> _DATA FOR THE TASK_:
-*-
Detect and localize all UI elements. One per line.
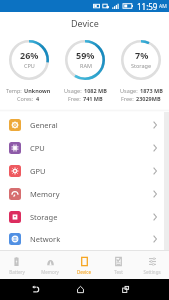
staticText: 26% <box>20 49 39 61</box>
staticText: CPU <box>24 62 35 69</box>
staticText: Temp: <box>6 87 22 94</box>
button[interactable]: Network <box>0 228 164 250</box>
staticText: Cores: <box>17 95 34 102</box>
staticText: 11:59 <box>137 1 158 12</box>
button[interactable]: Back <box>22 279 48 300</box>
button[interactable]: Recents <box>113 279 139 300</box>
button[interactable]: Test <box>101 251 135 279</box>
staticText: Memory <box>30 189 60 199</box>
staticText: Battery <box>9 269 25 275</box>
button[interactable]: Battery <box>0 251 33 279</box>
button[interactable]: Device <box>67 251 101 279</box>
staticText: Unknown <box>24 87 51 94</box>
staticText: Settings <box>143 269 161 275</box>
staticText: 4 <box>36 95 40 102</box>
staticText: Free: <box>121 95 134 102</box>
staticText: AM <box>159 3 167 10</box>
button[interactable]: General <box>0 113 164 136</box>
staticText: 59% <box>76 49 95 61</box>
staticText: GPU <box>30 166 46 176</box>
staticText: 7% <box>135 49 149 61</box>
staticText: Storage <box>131 62 152 69</box>
staticText: CPU <box>30 143 45 153</box>
staticText: Memory <box>41 269 59 275</box>
staticText: 23029MB <box>136 95 161 102</box>
staticText: 741 MB <box>83 95 103 102</box>
staticText: Device <box>77 269 91 275</box>
staticText: RAM <box>80 62 92 69</box>
button[interactable]: Home <box>67 279 93 300</box>
button[interactable]: Memory <box>0 182 164 205</box>
staticText: General <box>30 120 58 130</box>
button[interactable]: CPU <box>0 136 164 159</box>
staticText: 1082 MB <box>84 87 107 94</box>
button[interactable]: GPU <box>0 159 164 182</box>
staticText: Test <box>114 269 123 275</box>
button[interactable]: Storage <box>0 205 164 228</box>
staticText: Network <box>30 234 61 244</box>
button[interactable]: Memory <box>33 251 67 279</box>
staticText: Device <box>71 17 99 29</box>
staticText: 1873 MB <box>140 87 163 94</box>
button[interactable]: Settings <box>135 251 169 279</box>
staticText: Free: <box>68 95 81 102</box>
staticText: Usage: <box>64 87 82 94</box>
staticText: Storage <box>30 212 58 222</box>
staticText: Usage: <box>120 87 138 94</box>
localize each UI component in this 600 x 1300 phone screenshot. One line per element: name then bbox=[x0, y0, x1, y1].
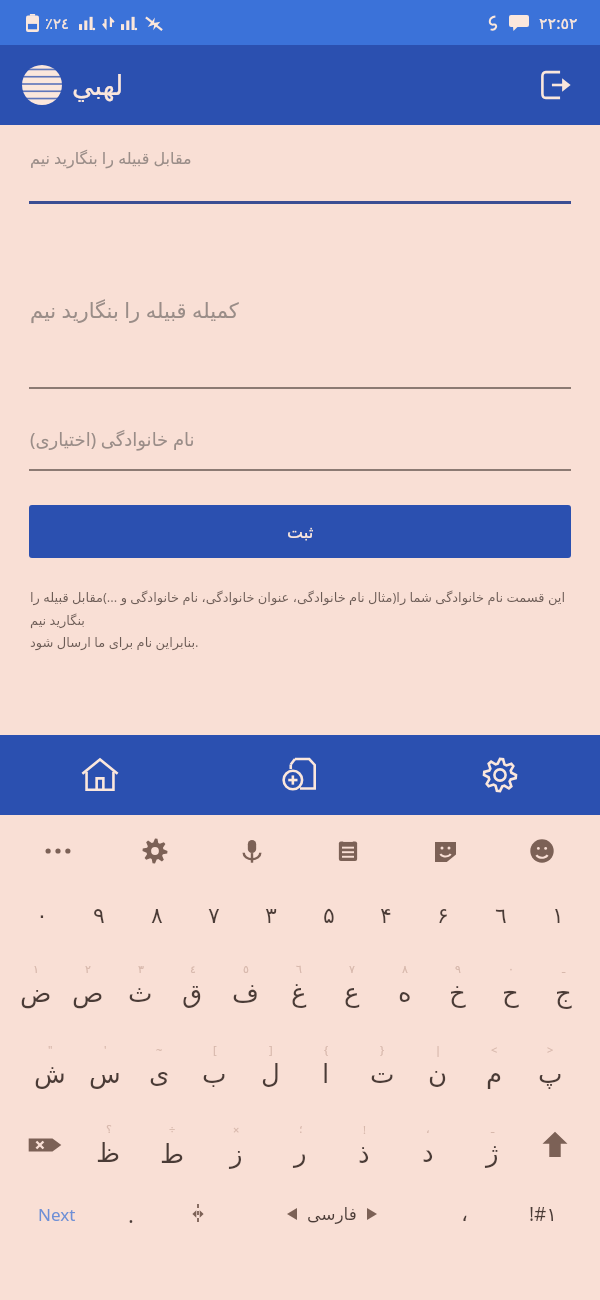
staticText: م bbox=[486, 1059, 503, 1089]
staticText: ۳ bbox=[265, 903, 277, 929]
button[interactable]: | bbox=[410, 1025, 466, 1105]
staticText: ٦ bbox=[495, 903, 507, 929]
staticText: ۸ bbox=[151, 903, 163, 929]
staticText: ٠ bbox=[508, 963, 514, 976]
button[interactable]: Settings bbox=[400, 735, 600, 815]
button[interactable]: ٩ bbox=[431, 945, 484, 1025]
button[interactable]: ۱ bbox=[10, 945, 62, 1025]
button[interactable]: ، bbox=[396, 1105, 460, 1185]
staticText: ض bbox=[20, 978, 52, 1008]
button[interactable]: ! bbox=[332, 1105, 396, 1185]
staticText: فارسی bbox=[307, 1204, 357, 1224]
button[interactable]: Move cursor bbox=[162, 1185, 234, 1243]
staticText: ظ bbox=[96, 1138, 121, 1168]
button[interactable]: Keyboard settings bbox=[116, 815, 194, 887]
staticText: ث bbox=[128, 978, 153, 1008]
button[interactable]: ؟ bbox=[76, 1105, 140, 1185]
button[interactable]: ١ bbox=[532, 887, 584, 945]
button[interactable]: Next bbox=[14, 1185, 100, 1243]
staticText: Next bbox=[38, 1203, 76, 1226]
button[interactable]: ؛ bbox=[268, 1105, 332, 1185]
button[interactable]: Home bbox=[0, 735, 200, 815]
staticText: ۶ bbox=[437, 903, 449, 929]
staticText: ٪٢٤ bbox=[45, 15, 70, 32]
staticText: ، bbox=[426, 1123, 430, 1136]
staticText: ش bbox=[34, 1059, 66, 1089]
staticText: ؛ bbox=[299, 1123, 303, 1136]
button[interactable]: ۸ bbox=[131, 887, 183, 945]
button[interactable]: More options bbox=[19, 815, 97, 887]
button[interactable]: ٦ bbox=[272, 945, 325, 1025]
staticText: کمیله قبیله را بنگارید نیم bbox=[30, 296, 239, 325]
staticText: ذ bbox=[358, 1139, 370, 1169]
button[interactable]: ۴ bbox=[360, 887, 412, 945]
staticText: ٨ bbox=[402, 963, 408, 976]
button[interactable]: ۳ bbox=[245, 887, 297, 945]
button[interactable]: ثبت bbox=[29, 505, 571, 558]
staticText: ۱ bbox=[33, 963, 39, 976]
staticText: > bbox=[547, 1042, 554, 1057]
button[interactable]: ÷ bbox=[140, 1105, 204, 1185]
staticText: ب bbox=[202, 1059, 227, 1089]
staticText: ÷ bbox=[169, 1122, 176, 1137]
button[interactable]: ۰ bbox=[16, 887, 68, 945]
button[interactable]: Clipboard bbox=[309, 815, 387, 887]
button[interactable]: ٢ bbox=[62, 945, 114, 1025]
button[interactable]: Shift bbox=[524, 1105, 586, 1185]
staticText: غ bbox=[291, 978, 307, 1008]
button[interactable]: ۵ bbox=[303, 887, 355, 945]
button[interactable]: . bbox=[100, 1185, 162, 1243]
staticText: " bbox=[48, 1042, 53, 1057]
button[interactable]: ٥ bbox=[219, 945, 272, 1025]
button[interactable]: Voice input bbox=[213, 815, 291, 887]
staticText: ۵ bbox=[323, 903, 335, 929]
button[interactable]: ٧ bbox=[325, 945, 378, 1025]
button[interactable]: ٣ bbox=[114, 945, 166, 1025]
staticText: ٦ bbox=[296, 963, 302, 976]
button[interactable]: " bbox=[22, 1025, 77, 1105]
staticText: [ bbox=[213, 1042, 217, 1057]
staticText: . bbox=[128, 1199, 134, 1229]
button[interactable]: Stickers bbox=[406, 815, 484, 887]
button[interactable]: Add document bbox=[200, 735, 400, 815]
staticText: × bbox=[233, 1122, 240, 1137]
button[interactable]: ٨ bbox=[378, 945, 431, 1025]
button[interactable]: Logout bbox=[532, 61, 580, 109]
button[interactable]: ] bbox=[242, 1025, 298, 1105]
staticText: ٩ bbox=[455, 963, 461, 976]
staticText: ط bbox=[160, 1139, 185, 1169]
button[interactable]: ۷ bbox=[188, 887, 240, 945]
button[interactable]: ٤ bbox=[166, 945, 219, 1025]
button[interactable]: > bbox=[522, 1025, 578, 1105]
button[interactable]: ـ bbox=[460, 1105, 524, 1185]
button[interactable]: Backspace bbox=[14, 1105, 76, 1185]
button[interactable]: ، bbox=[430, 1185, 500, 1243]
staticText: ن bbox=[428, 1059, 448, 1089]
staticText: پ bbox=[538, 1059, 563, 1089]
button[interactable]: [ bbox=[187, 1025, 242, 1105]
staticText: ق bbox=[182, 978, 203, 1008]
staticText: ژ bbox=[486, 1138, 499, 1168]
button[interactable]: × bbox=[204, 1105, 268, 1185]
button[interactable]: ۶ bbox=[417, 887, 469, 945]
staticText: } bbox=[380, 1042, 385, 1057]
staticText: ۴ bbox=[380, 903, 392, 929]
button[interactable]: ٠ bbox=[484, 945, 537, 1025]
staticText: ل bbox=[261, 1059, 280, 1089]
button[interactable]: !#۱ bbox=[500, 1185, 586, 1243]
button[interactable]: فارسی bbox=[234, 1185, 430, 1243]
staticText: د bbox=[422, 1138, 434, 1168]
button[interactable]: ' bbox=[77, 1025, 132, 1105]
staticText: لهبي bbox=[72, 70, 124, 101]
button[interactable]: < bbox=[466, 1025, 522, 1105]
staticText: خ bbox=[449, 978, 466, 1008]
button[interactable]: { bbox=[298, 1025, 354, 1105]
button[interactable]: } bbox=[354, 1025, 410, 1105]
button[interactable]: ~ bbox=[132, 1025, 187, 1105]
button[interactable]: Emoji bbox=[503, 815, 581, 887]
button[interactable]: ـ bbox=[537, 945, 590, 1025]
button[interactable]: ٦ bbox=[475, 887, 527, 945]
staticText: ع bbox=[344, 978, 360, 1008]
button[interactable]: ۹ bbox=[73, 887, 125, 945]
staticText: ز bbox=[230, 1139, 243, 1169]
-*-
> _WHAT THIS TASK INVOLVES_: Go through the data and count each line that has the word "Next", then give the total alone.

> _ANSWER TO THIS TASK_: 2